(EXTRACTED DATA begins)

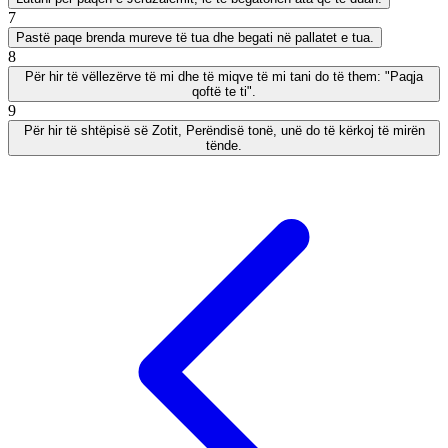
7
Pastë paqe brenda mureve të tua dhe begati në pallatet e tua.
8
Për hir të vëllezërve të mi dhe të miqve të mi tani do të them: "Paqja
qoftë te ti".
9
Për hir të shtëpisë së Zotit, Perëndisë tonë, unë do të kërkoj të mirën
tënde.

(EXTRACTED DATA ends)

The answer must restate each entry word for word and contain no images.

7
Pastë paqe brenda mureve të tua dhe begati në pallatet e tua.
8
Për hir të vëllezërve të mi dhe të miqve të mi tani do të them: "Paqja
qoftë te ti".
9
Për hir të shtëpisë së Zotit, Perëndisë tonë, unë do të kërkoj të mirën
tënde.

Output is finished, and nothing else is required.